Others share Eichler’s view that next-generation sequencing alone is not sufficient. “I am a strong proponent that for at least the next few years, to really get an accurate and usable template sequence, you will need to couple [next-generation sequencing] sequence with some high-resolution array work to guide assembly and make sense of many regions of the genome,” said Steve Scherer, a senior scientist in the department of genetics and genomic biology at the Hospital for Sick Children and a professor of molecular and medical genetics at the University of Toronto.
“We read a lot of the hype coming from the NGS companies and do indeed share their enthusiasm for the impact their new technologies will have, but it does need to be tempered with reality,” he said.
As of today, he cautioned, there is no data to support the claim that complete genomes can be generated by the current new sequencing technologies. “I think this will come in the future, but there is a way to go.”
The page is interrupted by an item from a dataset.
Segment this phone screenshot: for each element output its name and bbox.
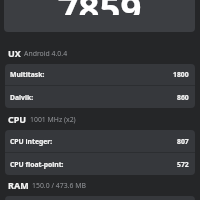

Some are more optimistic. According to Snyder, “there is no question that our [paired-end 454 sequencing] approach — and related direct paired-end sequencing approaches — will be the one that prevails,” he said. “It is easier, cheaper, and higher resolution [than fosmid-based sequencing.] It can be easily adapted to get paired ends for fragments of different sizes, which will help sort out [structural variations] of all sizes.
“Cloning will go the way of dinosaurs,” Snyder added. “Coupling paired-end sequencing with regular reads will allow de novo assembly of entire genomes and should get most information from a genome sequence.”
Others believe that there is still a place for clone-based Sanger sequencing. For example, researchers at the J. Craig Venter Institute have used three different sequence-based approaches to study structural variation in the Human Genome Project’s reference genome and in Venter’s HuRef genome — mapping paired-end reads from fosmid clones, similar to Eichler; paired Sanger reads; and paired 25-base reads from Applied Biosystems’ SOLiD platform.
“I think it’s safe to say that each of the approaches is necessary to obtain the most comprehensive collection of structural variants,” Ewen Kirkness, a researcher in the genomic medicine team at JCVI, told In Sequence by e-mail.
At the Biology of Genomes meeting in Cold Spring Harbor this month, he presented data from a project designed to evaluate how well short-read technologies can detect variation between human genome sequences. In that project, the researchers sequenced three different libraries from the HuRef genome with insert sizes ranging from 0.8 to 7 kilobases using ABI’s SOLiD technology and mapped the 25-base paired-end reads to the NCBI Build 36 of the human reference genome.
“While we remain in a phase of discovering novel structural variation among human genomes, I think the ‘old-gen’ technologies still have an important role to play,” Kirkness said. “When we have a better catalog of the range of variations that exist among human genomes, and the ability to generate, and map, short reads in an unbiased fashion, these new [sequencing] technologies should permit a cost-effective means of identifying most of an individual’s structural variants. But, I don’t think we are quite there yet.”
In the meantime, Eichler’s Human Genome Structural Variation project is going to sequence another dozen HapMap samples using the fosmid-based approach. He is also collaborating with researchers at ABI who have been sequencing a Yoruban HapMap sample with paired-end SOLiD technology (see In Sequence 2/26/2008).
The 20 HapMap samples sequenced by the HGSV project are among the samples that the 1,000 Genomes Project, in which Eichler participates as a member of the analysis group, is sequencing with next-gen technologies.
A comparison of results will allow the scientists to determine “how much extra bang for the buck we are getting” by fosmid sequencing, Eichler said. “If [the 1,000 Genomes Project] can solve 90 percent of the structural variation, and they don’t need the fosmid project, then maybe it’s fine to do it that way.”